Bug: yamlpath 3.4.1 API: Unexpected behavior from Deep Traversal searches when any leaf node has a null value

rbordelo commented 3 years ago

Operating System

Name/Distribution: Ubuntu
Version: 20.10

Version of Python and packages in use at the time of the issue.

Distribution: CPython
Python Version: 3.9.4
Version of yamlpath installed: 3.4.1
Version of ruamel.yaml installed: 0.17.4

Minimum sample of YAML (or compatible) data necessary to trigger the issue

Things:
  - name: first thing
    rank: 42
  - name: second thing
    rank: 5
  - name: third thing
    rank: null
  - name: fourth thing
    rank: 1

Complete steps to reproduce the issue when triggered via:

Load YAML document that has at least one leaf element explicitly set to null.
Preform a search using a YAML path that includes a deep traversal. The specified path does not necessarily have to match the leaf node(s) that are set to null. Example: /**/name or **.name.
Iterate over the returned results. An error is thrown once the first leaf node that is set to null is reached.
Command-Line Tools (yaml-get, yaml-set, or eyaml-rotate-keys): N/A
Libraries (yamlpath.*): Minimum amount of code necessary to trigger the defect.

#!/usr/bin/env python3
"""Test script."""
from os.path import dirname, join
from yamlpath.common import Parsers
from yamlpath.wrappers import ConsolePrinter
from yamlpath import Processor

class LogArgs:
    """Data object for configuring yamlpath logging."""

logargs = LogArgs()
setattr(logargs, "debug", False)
setattr(logargs, "verbose", True)
setattr(logargs, "quiet", False)

def main():
    """Print found YAML paths of a deep traversal search."""
    yaml_file = join(dirname(__file__), "bad.yaml")

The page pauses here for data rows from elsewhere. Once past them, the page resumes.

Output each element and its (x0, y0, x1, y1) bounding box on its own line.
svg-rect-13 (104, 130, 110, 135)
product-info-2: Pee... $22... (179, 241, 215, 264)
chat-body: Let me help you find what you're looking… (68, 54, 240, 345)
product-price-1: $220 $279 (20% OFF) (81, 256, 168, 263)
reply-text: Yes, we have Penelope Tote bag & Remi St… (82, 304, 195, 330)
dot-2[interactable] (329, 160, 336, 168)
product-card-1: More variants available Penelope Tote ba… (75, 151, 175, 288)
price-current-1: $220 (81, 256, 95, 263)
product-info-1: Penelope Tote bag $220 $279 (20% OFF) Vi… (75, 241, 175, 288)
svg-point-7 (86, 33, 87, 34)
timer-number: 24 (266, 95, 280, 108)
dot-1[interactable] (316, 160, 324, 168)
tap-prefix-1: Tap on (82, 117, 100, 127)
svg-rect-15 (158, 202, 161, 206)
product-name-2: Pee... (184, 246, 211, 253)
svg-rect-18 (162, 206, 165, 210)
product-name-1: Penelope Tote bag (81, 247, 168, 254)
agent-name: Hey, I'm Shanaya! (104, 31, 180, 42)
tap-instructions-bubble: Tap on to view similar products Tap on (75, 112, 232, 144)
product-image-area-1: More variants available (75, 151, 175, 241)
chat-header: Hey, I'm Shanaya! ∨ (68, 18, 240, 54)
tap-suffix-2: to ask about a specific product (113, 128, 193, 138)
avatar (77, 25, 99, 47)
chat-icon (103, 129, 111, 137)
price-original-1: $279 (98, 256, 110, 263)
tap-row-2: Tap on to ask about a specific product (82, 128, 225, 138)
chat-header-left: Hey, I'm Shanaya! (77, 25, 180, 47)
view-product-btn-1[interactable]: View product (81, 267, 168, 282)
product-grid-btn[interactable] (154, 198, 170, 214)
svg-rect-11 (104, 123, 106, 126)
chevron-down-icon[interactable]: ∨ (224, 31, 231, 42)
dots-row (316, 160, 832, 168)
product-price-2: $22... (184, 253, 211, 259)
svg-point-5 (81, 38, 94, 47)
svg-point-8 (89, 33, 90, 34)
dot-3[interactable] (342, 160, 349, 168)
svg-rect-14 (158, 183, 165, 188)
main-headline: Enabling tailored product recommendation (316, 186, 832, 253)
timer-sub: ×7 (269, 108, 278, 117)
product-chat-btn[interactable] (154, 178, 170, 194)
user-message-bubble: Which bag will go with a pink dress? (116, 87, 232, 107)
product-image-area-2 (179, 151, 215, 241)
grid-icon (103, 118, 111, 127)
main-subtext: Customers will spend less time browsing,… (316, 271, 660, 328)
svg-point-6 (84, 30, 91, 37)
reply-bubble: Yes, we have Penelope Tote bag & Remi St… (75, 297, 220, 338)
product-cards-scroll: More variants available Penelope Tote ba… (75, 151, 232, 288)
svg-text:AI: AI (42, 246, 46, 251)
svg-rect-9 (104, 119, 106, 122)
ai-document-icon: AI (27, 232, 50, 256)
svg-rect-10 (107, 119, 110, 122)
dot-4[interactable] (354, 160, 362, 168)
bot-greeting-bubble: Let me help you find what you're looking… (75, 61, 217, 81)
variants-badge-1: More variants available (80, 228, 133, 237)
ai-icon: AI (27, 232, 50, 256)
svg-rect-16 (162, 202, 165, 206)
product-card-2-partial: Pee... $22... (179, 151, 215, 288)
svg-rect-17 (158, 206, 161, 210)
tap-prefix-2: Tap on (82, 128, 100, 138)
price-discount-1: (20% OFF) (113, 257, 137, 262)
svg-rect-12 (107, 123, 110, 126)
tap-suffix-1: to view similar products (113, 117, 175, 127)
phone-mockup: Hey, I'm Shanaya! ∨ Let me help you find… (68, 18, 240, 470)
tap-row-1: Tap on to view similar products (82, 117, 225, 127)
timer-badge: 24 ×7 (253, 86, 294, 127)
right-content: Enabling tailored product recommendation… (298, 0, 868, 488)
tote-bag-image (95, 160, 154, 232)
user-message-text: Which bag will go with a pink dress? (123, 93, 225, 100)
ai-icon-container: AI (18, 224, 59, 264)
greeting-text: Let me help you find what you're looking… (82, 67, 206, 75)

    log = ConsolePrinter(logargs)
    yaml = Parsers.get_yaml_editor()
    (yaml_data, doc_loaded) = Parsers.get_yaml_data(yaml, log, yaml_file)

    if not doc_loaded:
        exit(1)

    processor = Processor(log, yaml_data)

    path = "/**/name"
    for node_coordinate in processor.get_nodes(path):
        log.info(f"{node_coordinate.path} = {str(node_coordinate.node)}")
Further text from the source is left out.